MACEIO/BRASILIA, Brazil (Reuters) – Dilma Rousseff is not the first Brazilian president forced to contemplate the loyalty of Renan Calheiros on the eve of her possible impeachment.
Nearly 25 years ago, Calheiros, the current president of the Senate who will decide the pace of debate over Rousseff’s impeachment, weighed the fate of a fellow politician from his tiny northeastern state of Alagoas: Fernando Collor de Mello.
Calheiros was a key advisor in Collor’s successful presidential campaign in 1989. Just three years later, his explosive revelations of government corruption to journalists and congressional investigators helped topple Collor in a corruption scandal.
As the impeachment process against Rousseff moves to the Senate after winning overwhelming support in the lower house of Congress on Sunday, she and her allies may look with trepidation to Calheiros, a crucial but inconsistent ally in the past year.
Calheiros has resisted the rush to remove Rousseff among a large wing of his Brazilian Democratic Movement Party (PMDB), throwing his support behind the idea of new general elections to settle the country’s political crisis.

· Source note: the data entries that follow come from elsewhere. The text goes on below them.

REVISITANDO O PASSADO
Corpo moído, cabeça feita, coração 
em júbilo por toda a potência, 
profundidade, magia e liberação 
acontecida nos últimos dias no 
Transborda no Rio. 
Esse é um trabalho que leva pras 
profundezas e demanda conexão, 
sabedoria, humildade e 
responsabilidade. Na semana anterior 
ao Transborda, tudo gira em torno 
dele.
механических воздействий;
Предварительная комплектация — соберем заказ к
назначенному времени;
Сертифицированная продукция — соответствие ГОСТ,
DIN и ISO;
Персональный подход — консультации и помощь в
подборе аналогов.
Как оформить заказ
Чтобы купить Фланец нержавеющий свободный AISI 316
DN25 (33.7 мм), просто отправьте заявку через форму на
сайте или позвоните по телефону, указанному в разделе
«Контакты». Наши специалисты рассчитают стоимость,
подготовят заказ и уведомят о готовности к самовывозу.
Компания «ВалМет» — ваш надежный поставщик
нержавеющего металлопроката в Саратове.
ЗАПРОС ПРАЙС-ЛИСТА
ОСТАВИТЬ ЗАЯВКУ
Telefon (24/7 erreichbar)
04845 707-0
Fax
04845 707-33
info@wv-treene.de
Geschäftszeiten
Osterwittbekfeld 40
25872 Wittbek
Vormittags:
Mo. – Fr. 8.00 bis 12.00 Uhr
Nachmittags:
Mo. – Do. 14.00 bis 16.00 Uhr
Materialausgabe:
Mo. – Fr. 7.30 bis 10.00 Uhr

Yet those proposals are distant and theoretical, while the decision before Calheiros is urgent. He faces intense pressure from his own party and others in the opposition to quickly set a date for a Senate vote on whether to accept impeachment charges and put Rousseff on trial.

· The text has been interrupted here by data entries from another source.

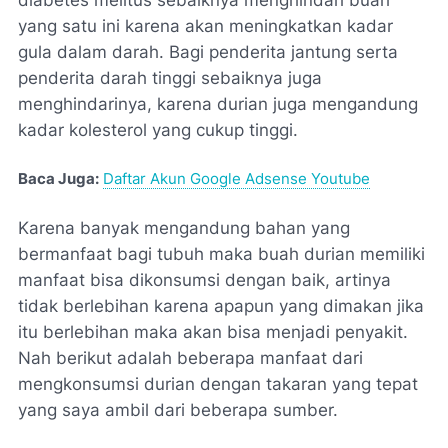
diabetes melitus sebaiknya menghindari buah
yang satu ini karena akan meningkatkan kadar
gula dalam darah. Bagi penderita jantung serta
penderita darah tinggi sebaiknya juga
menghindarinya, karena durian juga mengandung
kadar kolesterol yang cukup tinggi.
Baca Juga:
Daftar Akun Google Adsense Youtube
Karena banyak mengandung bahan yang
bermanfaat bagi tubuh maka buah durian memiliki
manfaat bisa dikonsumsi dengan baik, artinya
tidak berlebihan karena apapun yang dimakan jika
itu berlebihan maka akan bisa menjadi penyakit.
Nah berikut adalah beberapa manfaat dari
mengkonsumsi durian dengan takaran yang tepat
yang saya ambil dari beberapa sumber.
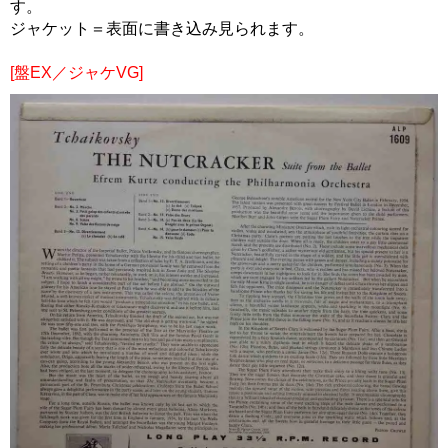
す。
ジャケット＝表面に書き込み見られます。
[盤EX／ジャケVG]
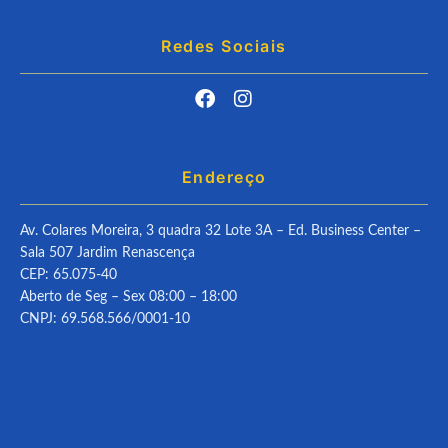
Redes Sociais
Endereço
Av. Colares Moreira, 3 quadra 32 Lote 3A – Ed. Business Center –
Sala 507 Jardim Renascença
CEP: 65.075-40
Aberto de Seg – Sex 08:00 – 18:00
CNPJ: 69.568.566/0001-10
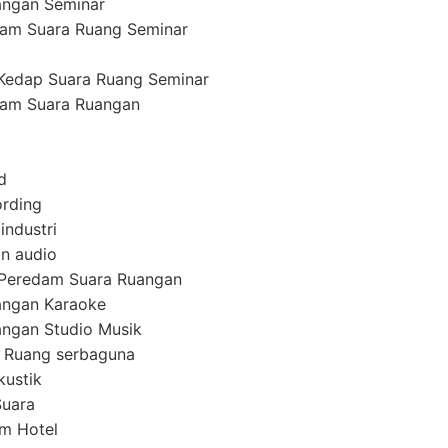
angan Seminar
am Suara Ruang Seminar
Kedap Suara Ruang Seminar
am Suara Ruangan
d
ording
industri
n audio
 Peredam Suara Ruangan
angan Karaoke
ngan Studio Musik
 Ruang serbaguna
kustik
Suara
em Hotel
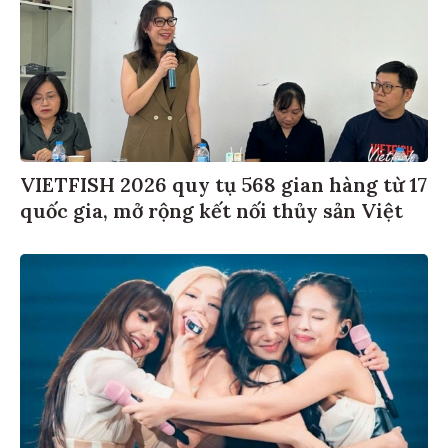
VIETFISH 2026 quy tụ 568 gian hàng từ 17
quốc gia, mở rộng kết nối thủy sản Việt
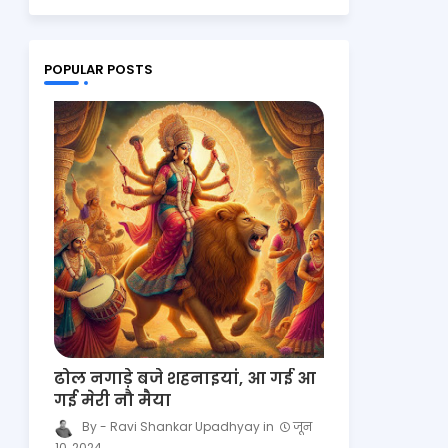
POPULAR POSTS
ढोल नगाड़े बजे शहनाइयां, आ गई आ
गई मेरी नौ मैया
Ravi Shankar Upadhyay
जून
10, 2024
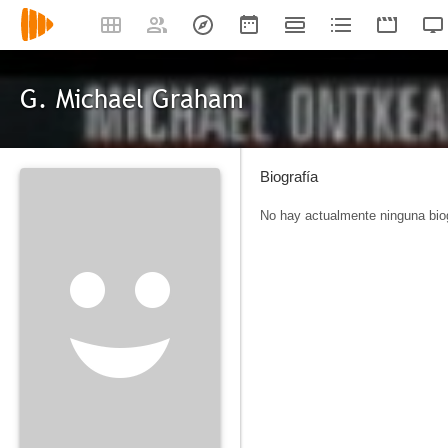
G. Michael Graham
Biografía
No hay actualmente ninguna biog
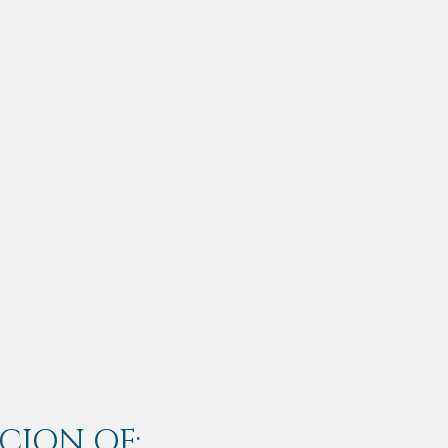
CION OF:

The precedent of Collor’s impeachment suggests a committee will be formed to present a recommendation on whether Rousseff should be tried. This would be voted on by the full chamber within 10 parliamentary sessions – which would be in early May.
The pro-impeachment camp only needs a simple majority in the Senate to open a trial, an easier hurdle than Sunday’s lower house vote, which required two-thirds support.